Poor, poor Danny Pink. Having already faced no less than a Skovox Blitzer, an overnight forest invasion, a cataclysmic solar flare, and the Doctor himself this season, our former soldier goes out after being hit by a car while crossing the street. What sudden death could be less shocking? That’s part of what bothers Clara so much. Danny deserved better than this. Danny deserves something more than this, and, in her grief, she shows the Doctor just how far she’s willing to go to set Danny on a better course. After calling the Doctor to pick her up for an adventure, she sneakily collects all of the hidden TARDIS keys and slaps a sleeping patch on the Doctor’s neck. He awakens on a volcanic planet with Clara demanding that he help her alter history to save Danny.
Of course, that’s completely out of the question. There’s all that classic Doctor Who talk of doubling back on one’s own timeline, but Clara, frankly, does not give a shit, throwing one of the seven TARDIS keys into the Cracks of Doom each time the Doctor refuses her demands. “You’ll never set foot inside your TARDIS again!” she warns, offering him one final chance at the last key before casting it into the lava, too. It’s the ultimate betrayal, leaving them both stranded on this barren, volcanic planet…or it would be if the entire thing wasn’t one giant dream sequence. Those sleep patches Clara found in the TARDIS? They were actually hallucination patches, and Clara was throwing the TARDIS keys on the floor. They were never in any danger. The Doctor engineered the whole scenario to probe the depths of her heartache. Danny’s death, you see, was completely real.
The “it was all a dream” sequence feels like a stumble out of the starting blocks, but it leads to a very tender moment between Clara and the Doctor. If there was ever any doubt about Clara’s love for Danny, this completely erases it, and even the Doctor can see value in that. She’s completely betrayed the Doctor’s trust, and he tells her in no uncertain terms just what she can do next: “Go to hell.” And that’s exactly what they’ll do – go to hell. Or heaven, or the afterlife, or wherever the dead go, using Clara’s deep emotional connection with Danny to pilot the TARDIS to wherever Danny’s consciousness is. “Do you think I care for you so little that betrayal would even make a difference?” he asks her. It’s probably the sweetest moment that Peter Capaldi’s prickly Twelfth Doctor has had this season, and it, rightly, brings Clara to tears.

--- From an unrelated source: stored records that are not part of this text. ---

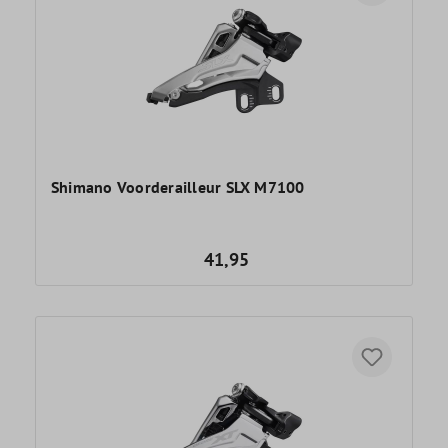
Shimano Voorderailleur SLX M7100
41,95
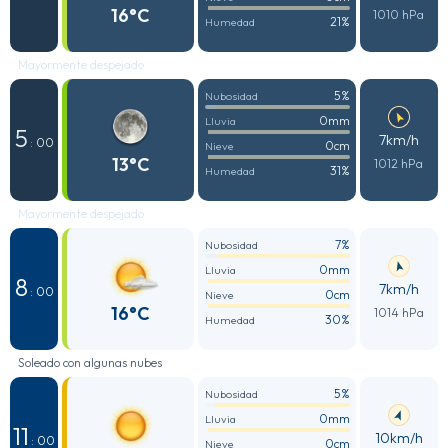
16°C
1010 hPa
21%
Humedad
Mayormente despejado
5%
Nubosidad
0mm
Lluvia
5
7km/h
: 00
0cm
Nieve
13°C
1012 hPa
31%
Humedad
Mayormente despejado
7%
Nubosidad
0mm
Lluvia
8
7km/h
: 00
0cm
Nieve
16°C
1014 hPa
30%
Humedad
Soleado con algunas nubes
5%
Nubosidad
0mm
Lluvia
11
10km/h
: 00
0cm
Nieve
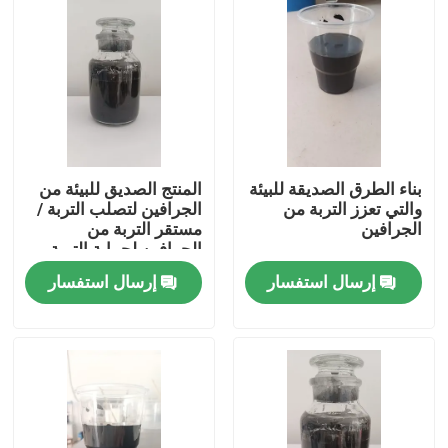
بناء الطرق الصديقة للبيئة
المنتج الصديق للبيئة من
والتي تعزز التربة من
الجرافين لتصلب التربة /
الجرافين
مستقر التربة من
الجرافين لحماية التربة
على المدى الطويل
إرسال استفسار
إرسال استفسار
المنزل
المنتجات
معلومات عنا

So where is Danny exactly? Well, that’s complicated. The afterlife, it seems, has a welcome center. Danny’s caseworker, Seb (Chris Addison), tries to explain that Danny has passed on, and asks Danny one pressing question: Is your body going to be cremated? After a brief orientation Seb takes Danny to his room in the Dead City where Danny is visited by a boy he accidentally killed as a soldier. That, coupled with the news that a person feels through their body, even in death, pushes an already stressed Danny to the breaking point. If you’ve made plans to have your body cremated, it’s going to be an excruciating experience. Consumed with stress, Danny is left with Seb’s offer to end his pain by choosing an option to delete his consciousness. What Danny chooses is left up in the air until next week. Sorry folks, that’s how two-parters work.
Meanwhile, Clara and the Doctor find themselves at a mausoleum of sorts. The skeletons of the dead are encased in aquarium-like tanks filled with “dark water,” a liquid that only shows organic material. It’s here that the Doctor finally comes face to face with Missy, the mysterious figure who has lingered at the edges of the narrative the entire season. We’ve seen her in a number of episodes, always related to when a supporting character dies, as she welcomes them to the afterlife. Here, in this house of the dead, she welcomes the Doctor with a deep kiss, which Capaldi reacts to with some great comedic horror. She also places the Doctor’s hand on her chest and tells him to feel her heart, and the Doctor reacts with subtle surprise (I’d guessed at it for months, but this was when I knew).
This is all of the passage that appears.